On Friday, October 15, Bishop Stephens received the following letter from the Reverend Ralph Milton about his new book. Bishop John asked that diocesan communications share this information with the diocese and beyond.
Here is a link to the Vimeo promo. It is also linked in the post.
This may read like a blatant sales pitch for my next book, which it is, but it is also an invitation to be part of a ministry that has been somewhat neglected in our churches.
Beverley (ordained) and I have been retired for some years now, but in the last two years find ourselves in an unofficial, completely voluntary kind of pastoral ministry. And no, we’re not looking for funds or recognition.
I’ve had a lifetime of writing books that have been a part of the life of the ecumenical churches. And I’ve spoken at any number of Anglican conferences. Older people in the church will mostly likely remember my name.

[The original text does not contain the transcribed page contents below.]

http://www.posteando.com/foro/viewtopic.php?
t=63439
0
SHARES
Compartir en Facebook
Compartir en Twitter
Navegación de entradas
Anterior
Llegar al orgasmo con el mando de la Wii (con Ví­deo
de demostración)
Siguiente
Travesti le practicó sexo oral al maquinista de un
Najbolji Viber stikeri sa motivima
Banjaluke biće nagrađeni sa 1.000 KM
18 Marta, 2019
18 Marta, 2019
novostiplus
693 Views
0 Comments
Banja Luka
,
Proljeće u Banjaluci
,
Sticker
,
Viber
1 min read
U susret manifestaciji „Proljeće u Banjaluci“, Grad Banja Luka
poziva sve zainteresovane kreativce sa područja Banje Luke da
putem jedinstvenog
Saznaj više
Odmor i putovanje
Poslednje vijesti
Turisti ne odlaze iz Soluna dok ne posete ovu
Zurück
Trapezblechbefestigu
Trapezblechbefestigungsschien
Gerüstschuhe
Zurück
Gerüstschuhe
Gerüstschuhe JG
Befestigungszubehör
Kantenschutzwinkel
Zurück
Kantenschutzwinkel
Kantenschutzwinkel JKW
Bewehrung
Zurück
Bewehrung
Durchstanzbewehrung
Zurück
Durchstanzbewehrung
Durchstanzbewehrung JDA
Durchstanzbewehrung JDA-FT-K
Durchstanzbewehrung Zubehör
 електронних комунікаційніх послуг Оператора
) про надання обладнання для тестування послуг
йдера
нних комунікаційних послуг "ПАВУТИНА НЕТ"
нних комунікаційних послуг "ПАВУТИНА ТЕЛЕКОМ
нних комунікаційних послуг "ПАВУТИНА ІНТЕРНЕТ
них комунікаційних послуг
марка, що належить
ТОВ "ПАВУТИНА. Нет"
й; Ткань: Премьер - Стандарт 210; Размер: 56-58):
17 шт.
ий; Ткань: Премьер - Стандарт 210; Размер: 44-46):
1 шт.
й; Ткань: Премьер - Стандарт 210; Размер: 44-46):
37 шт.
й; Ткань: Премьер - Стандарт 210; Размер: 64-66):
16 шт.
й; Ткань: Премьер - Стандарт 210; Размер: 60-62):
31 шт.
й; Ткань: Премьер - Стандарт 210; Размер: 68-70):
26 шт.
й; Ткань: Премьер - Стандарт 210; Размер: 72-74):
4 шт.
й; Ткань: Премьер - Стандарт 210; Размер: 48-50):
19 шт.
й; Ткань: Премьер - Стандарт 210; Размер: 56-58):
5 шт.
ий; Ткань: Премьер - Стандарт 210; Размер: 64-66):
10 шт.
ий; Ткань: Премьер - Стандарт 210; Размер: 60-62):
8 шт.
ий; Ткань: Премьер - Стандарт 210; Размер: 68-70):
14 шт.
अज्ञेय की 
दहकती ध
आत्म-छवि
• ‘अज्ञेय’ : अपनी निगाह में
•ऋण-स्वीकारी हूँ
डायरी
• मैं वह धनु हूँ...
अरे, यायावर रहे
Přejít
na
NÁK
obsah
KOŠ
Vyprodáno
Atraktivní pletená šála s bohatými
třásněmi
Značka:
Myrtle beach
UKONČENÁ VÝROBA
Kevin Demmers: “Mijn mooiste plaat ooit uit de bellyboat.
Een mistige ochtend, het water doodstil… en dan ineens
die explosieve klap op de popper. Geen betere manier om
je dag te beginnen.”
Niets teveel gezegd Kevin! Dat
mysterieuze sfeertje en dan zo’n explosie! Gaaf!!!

I’ve come out of retirement because of my concern is for a group of people, many of them in our pews every Sunday (or would be except for COVID) who contribute so much in time and money to the life of our church.
I became aware of this group and theirs needs when Bev and I, because of aging and associated health problems, checked into a seniors’ residence here in Kelowna. We found ourselves part of a community of 150 people between the ages of 80 & 100, people with very different needs from the younger seniors between ages 65 & 80. Sitting in the choir in our church, I estimated we make up from a half to a third of the parish.
Bev and I have found ourselves doing one-on-one ministry with our fellow “inmates” especially during the pandemic and leading worship for people of a delightful diversity of religious backgrounds.
It’s not that us older seniors are neglected or mistreated. But we are very often taken for granted. And that hurts us and it hurts our church. Our needs, our interests, our concerns are often very different from that of the rest of the parish.
So, I got busy, did some research, lots of interviews and consultations, and came out with a book called, Well Aged -- Making the Most of Your Platinum Years. It’s published by Douglas & McIntyre and will go on sale on October 30th..
The book is written for a secular audience, but the theologically astute will recognize that it is informed by a deep, inclusive Christian faith. Sharilynn Upsdell, is a commissioned minister in the United Church and chaplain at a Lutheran retirement home. She is writing a study guide which will be offered free.
One of the comments heard many times from older seniors was that young people (anyone under 70) have no idea what it’s like to be really old. There’s lots of stuff for the healthy younger seniors, but once you are old you are basically ignored. Especially by secular media.
So Well Aged is written with a view to helping those interacting, professionally and otherwise, with seniors, to have a sense of what this time of life all about. The bruises and the blessings.
To introduce you to the book, I’ve prepared a short video on YouTube, which you can find if you click on this link. You can also find it if you go to YouTube and search on “Well Aged Ralph Milton.”
Douglas & McIntyre are a well established and successful publisher, but they have no way of reaching clergy and other leaders in the Anglican Church. Neither have I. We have to rely on your concern for this important group of people in your parishes.
So I am hoping you will forward this information to the people in your circle who might find this a useful resource in parish ministry to the many older seniors and to those (like yourself) who expect to be seriously old some day.